WHAT TO DO
Reproduce each entry exactly as it reads. Leave the images out.

(Stored entries)
● ● ● ● ●

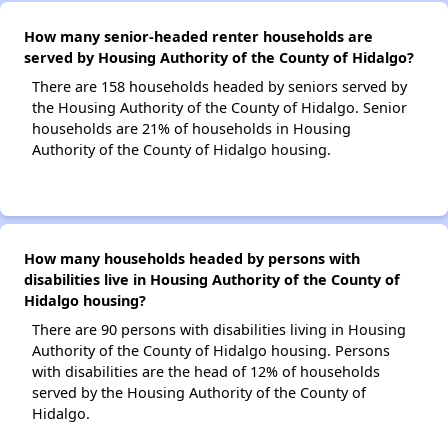
How many senior-headed renter households are
served by Housing Authority of the County of Hidalgo?
There are 158 households headed by seniors served by
the Housing Authority of the County of Hidalgo. Senior
households are 21% of households in Housing
Authority of the County of Hidalgo housing.
How many households headed by persons with
disabilities live in Housing Authority of the County of
Hidalgo housing?
There are 90 persons with disabilities living in Housing
Authority of the County of Hidalgo housing. Persons
with disabilities are the head of 12% of households
served by the Housing Authority of the County of
Hidalgo.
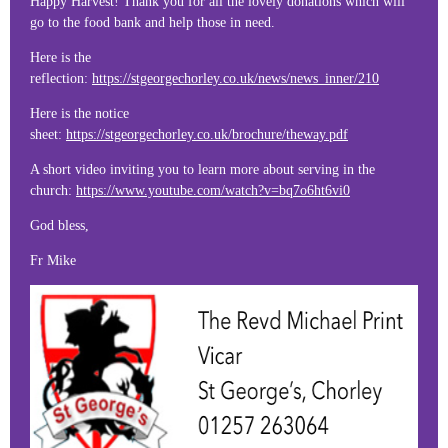
Happy Harvest! Thank you for all the lovely donations which will
go to the food bank and help those in need.
Here is the
reflection:
https://stgeorgechorley.co.uk/news/news_inner/210
Here is the notice
sheet:
https://stgeorgechorley.co.uk/brochure/theway.pdf
A short video inviting you to learn more about serving in the
church:
https://www.youtube.com/watch?v=bq7o6ht6vi0
God bless,
Fr Mike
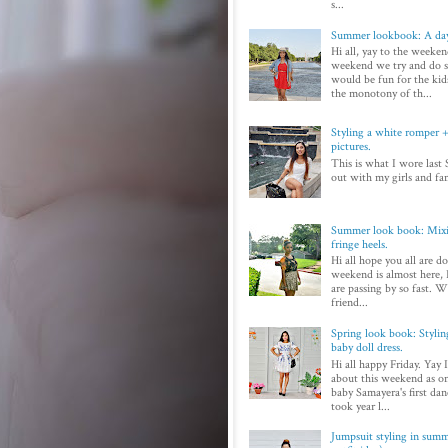
s...
Summer lookbook: A day
Hi all, yay to the weeken
weekend we try and do 
would be fun for the kid
the monotony of th...
Styling a white romper + 
pictures.
This is what I wore last 
out with my girls and fam
Summer look book: Mixi
fringe heels.
Hi all hope you all are d
weekend is almost here, I
are passing by so fast. Wi
friend...
Spring look book: Styli
baby doll dress.
Hi all happy Friday. Yay 
about this weekend as on
baby Samayera's first dan
took year l...
Jumpsuit styling in sum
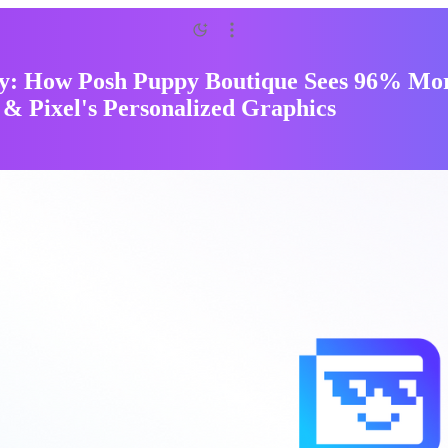
y: How Posh Puppy Boutique Sees 96% Mor
 & Pixel's Personalized Graphics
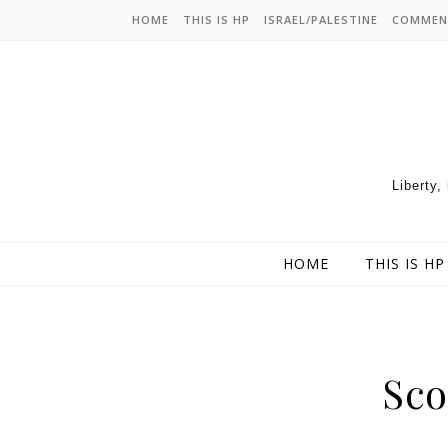
HOME
THIS IS HP
ISRAEL/PALESTINE
COMMEN
Liberty,
HOME
THIS IS HP
Sco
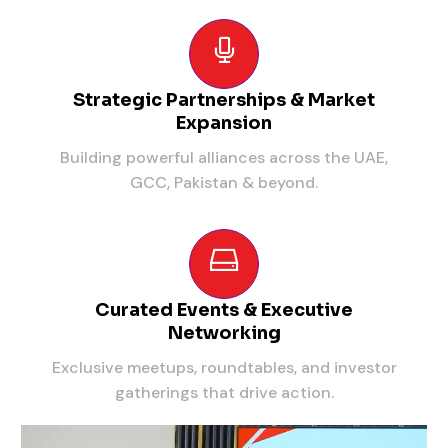
Strategic Partnerships & Market
Expansion
Building powerful alliances across the UAE,
GCC, Pakistan & beyond.
Curated Events & Executive
Networking
Exclusive meetups, roundtables, and investor
gatherings that drive action.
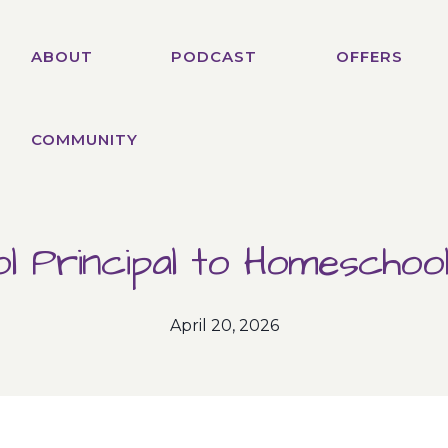
ABOUT
PODCAST
OFFERS
COMMUNITY
l Principal to Homescho
April 20, 2026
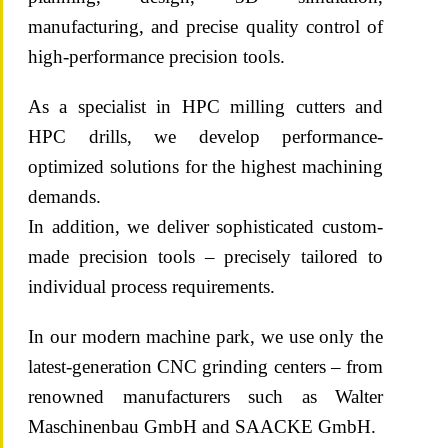
manufacturing, and precise quality control of
high-performance precision tools.
As a specialist in HPC milling cutters and
HPC drills, we develop performance-
optimized solutions for the highest machining
demands.
In addition, we deliver sophisticated custom-
made precision tools – precisely tailored to
individual process requirements.
In our modern machine park, we use only the
latest-generation CNC grinding centers – from
renowned manufacturers such as Walter
Maschinenbau GmbH and SAACKE GmbH.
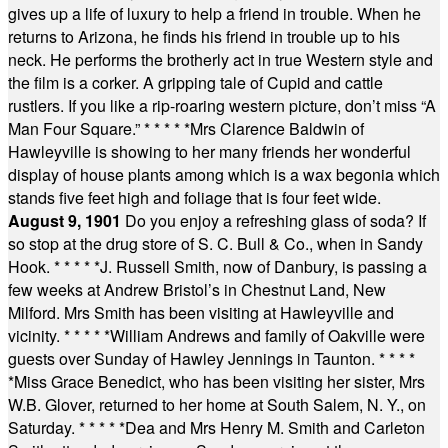
gives up a life of luxury to help a friend in trouble. When he
returns to Arizona, he finds his friend in trouble up to his
neck. He performs the brotherly act in true Western style and
the film is a corker. A gripping tale of Cupid and cattle
rustlers. If you like a rip-roaring western picture, don’t miss “A
Man Four Square.”
* * * * *
Mrs Clarence Baldwin of
Hawleyville is showing to her many friends her wonderful
display of house plants among which is a wax begonia which
stands five feet high and foliage that is four feet wide.
August 9, 1901
Do you enjoy a refreshing glass of soda? If
so stop at the drug store of S. C. Bull & Co., when in Sandy
Hook.
* * * * *
J. Russell Smith, now of Danbury, is passing a
few weeks at Andrew Bristol’s in Chestnut Land, New
Milford. Mrs Smith has been visiting at Hawleyville and
vicinity.
* * * * *
William Andrews and family of Oakville were
guests over Sunday of Hawley Jennings in Taunton.
* * * *
*
Miss Grace Benedict, who has been visiting her sister, Mrs
W.B. Glover, returned to her home at South Salem, N. Y., on
Saturday.
* * * * *
Dea and Mrs Henry M. Smith and Carleton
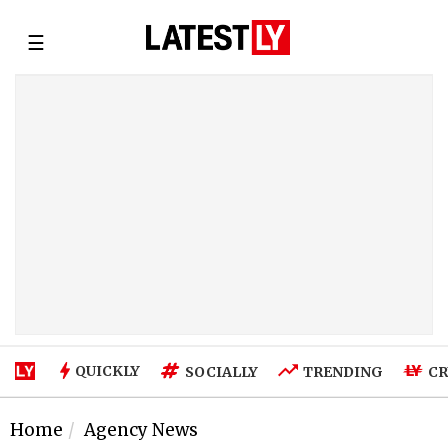
☰
QUICKLY
SOCIALLY
TRENDING
CR
Home
Agency News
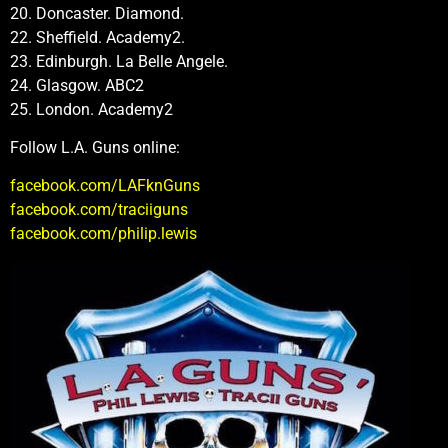
20. Doncaster. Diamond.
22. Sheffield. Academy2.
23. Edinburgh. La Belle Angele.
24. Glasgow. ABC2
25. London. Academy2
Follow L.A. Guns online:
facebook.com/LAFknGuns
facebook.com/traciiguns
facebook.com/philip.lewis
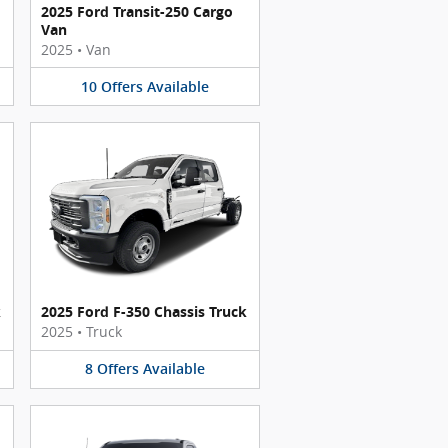
2025 Ford Transit-250 Cargo
Van
2025
•
Van
10
Offers
Available
k
2025 Ford F-350 Chassis Truck
2025
•
Truck
8
Offers
Available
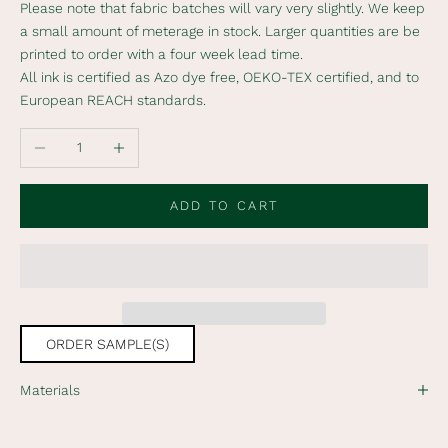
Please note that fabric batches will vary very slightly. We keep
i
a small amount of meterage in stock. Larger quantities are be
b
printed to order with a four week lead time.
e
All ink is certified as Azo dye free, OEKO-TEX certified, and to
t
European REACH standards.
o
o
Decrease quantity
Increase quantity
u
r
n
ADD TO CART
e
w
s
l
e
t
ORDER SAMPLE(S)
t
e
Materials
r
t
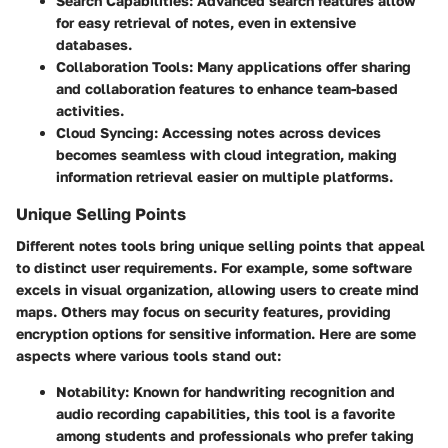
Search Capabilities
: Advanced search features allow
for easy retrieval of notes, even in extensive
databases.
Collaboration Tools
: Many applications offer sharing
and collaboration features to enhance team-based
activities.
Cloud Syncing
: Accessing notes across devices
becomes seamless with cloud integration, making
information retrieval easier on multiple platforms.
Unique Selling Points
Different notes tools bring unique selling points that appeal
to distinct user requirements. For example, some software
excels in visual organization, allowing users to create mind
maps. Others may focus on security features, providing
encryption options for sensitive information. Here are some
aspects where various tools stand out:
Notability
: Known for handwriting recognition and
audio recording capabilities, this tool is a favorite
among students and professionals who prefer taking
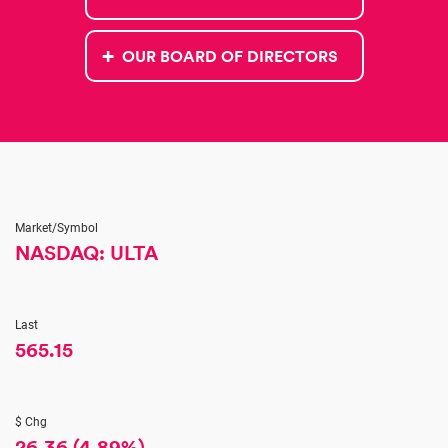
OUR BOARD OF DIRECTORS
Market/Symbol
NASDAQ: ULTA
Last
565.15
$ Chg
26.36
(
4.89%
)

● ● ● ● ●

COMPLETED EXERCISE
How many senior-headed renter households are
served by Housing Authority of the County of Hidalgo?
There are 158 households headed by seniors served by
the Housing Authority of the County of Hidalgo. Senior
households are 21% of households in Housing
Authority of the County of Hidalgo housing.
How many households headed by persons with
disabilities live in Housing Authority of the County of
Hidalgo housing?
There are 90 persons with disabilities living in Housing
Authority of the County of Hidalgo housing. Persons
with disabilities are the head of 12% of households
served by the Housing Authority of the County of
Hidalgo.
Happy Harvest! Thank you for all the lovely donations which will
go to the food bank and help those in need.
Here is the
reflection:
https://stgeorgechorley.co.uk/news/news_inner/210
Here is the notice
sheet:
https://stgeorgechorley.co.uk/brochure/theway.pdf
A short video inviting you to learn more about serving in the
church:
https://www.youtube.com/watch?v=bq7o6ht6vi0
God bless,
Fr Mike
s...
Summer lookbook: A day
Hi all, yay to the weeken
weekend we try and do 
would be fun for the kid
the monotony of th...
Styling a white romper + 
pictures.
This is what I wore last 
out with my girls and fam
Summer look book: Mixi
fringe heels.
Hi all hope you all are d
weekend is almost here, I
are passing by so fast. Wi
friend...
Spring look book: Styli
baby doll dress.
Hi all happy Friday. Yay 
about this weekend as on
baby Samayera's first dan
took year l...
Jumpsuit styling in sum
y: How Posh Puppy Boutique Sees 96% Mor
 & Pixel's Personalized Graphics
HOME
THIS IS HP
ISRAEL/PALESTINE
COMMEN
Liberty,
HOME
THIS IS HP
Sco
Strategic Partnerships & Market
Expansion
Building powerful alliances across the UAE,
GCC, Pakistan & beyond.
Curated Events & Executive
Networking
Exclusive meetups, roundtables, and investor
gatherings that drive action.
ABOUT
PODCAST
OFFERS
COMMUNITY
l Principal to Homescho
April 20, 2026
manufacturing, and precise quality control of
high-performance precision tools.
As a specialist in HPC milling cutters and
HPC drills, we develop performance-
optimized solutions for the highest machining
demands.
In addition, we deliver sophisticated custom-
made precision tools – precisely tailored to
individual process requirements.
In our modern machine park, we use only the
latest-generation CNC grinding centers – from
renowned manufacturers such as Walter
Maschinenbau GmbH and SAACKE GmbH.
gives up a life of luxury to help a friend in trouble. When he
returns to Arizona, he finds his friend in trouble up to his
neck. He performs the brotherly act in true Western style and
the film is a corker. A gripping tale of Cupid and cattle
rustlers. If you like a rip-roaring western picture, don’t miss “A
Man Four Square.”
* * * * *
Mrs Clarence Baldwin of
Hawleyville is showing to her many friends her wonderful
display of house plants among which is a wax begonia which
stands five feet high and foliage that is four feet wide.
August 9, 1901
Do you enjoy a refreshing glass of soda? If
so stop at the drug store of S. C. Bull & Co., when in Sandy
Hook.
* * * * *
J. Russell Smith, now of Danbury, is passing a
few weeks at Andrew Bristol’s in Chestnut Land, New
Milford. Mrs Smith has been visiting at Hawleyville and
vicinity.
* * * * *
William Andrews and family of Oakville were
guests over Sunday of Hawley Jennings in Taunton.
* * * *
*
Miss Grace Benedict, who has been visiting her sister, Mrs
W.B. Glover, returned to her home at South Salem, N. Y., on
Saturday.
* * * * *
Dea and Mrs Henry M. Smith and Carleton
☰
QUICKLY
SOCIALLY
TRENDING
CR
Home
Agency News
20. Doncaster. Diamond.
22. Sheffield. Academy2.
23. Edinburgh. La Belle Angele.
24. Glasgow. ABC2
25. London. Academy2
Follow L.A. Guns online:
facebook.com/LAFknGuns
facebook.com/traciiguns
facebook.com/philip.lewis
2025 Ford Transit-250 Cargo
Van
2025
•
Van
10
Offers
Available
k
2025 Ford F-350 Chassis Truck
2025
•
Truck
8
Offers
Available
Please note that fabric batches will vary very slightly. We keep
i
a small amount of meterage in stock. Larger quantities are be
b
printed to order with a four week lead time.
e
All ink is certified as Azo dye free, OEKO-TEX certified, and to
t
European REACH standards.
o
o
Decrease quantity
Increase quantity
u
r
n
ADD TO CART
e
w
s
l
e
t
ORDER SAMPLE(S)
t
e
Materials
r
t
Search Capabilities
: Advanced search features allow
for easy retrieval of notes, even in extensive
databases.
Collaboration Tools
: Many applications offer sharing
and collaboration features to enhance team-based
activities.
Cloud Syncing
: Accessing notes across devices
becomes seamless with cloud integration, making
information retrieval easier on multiple platforms.
Unique Selling Points
Different notes tools bring unique selling points that appeal
to distinct user requirements. For example, some software
excels in visual organization, allowing users to create mind
maps. Others may focus on security features, providing
encryption options for sensitive information. Here are some
aspects where various tools stand out:
Notability
: Known for handwriting recognition and
audio recording capabilities, this tool is a favorite
among students and professionals who prefer taking
OUR BOARD OF DIRECTORS
Market/Symbol
NASDAQ: ULTA
Last
565.15
$ Chg
26.36
(
4.89%
)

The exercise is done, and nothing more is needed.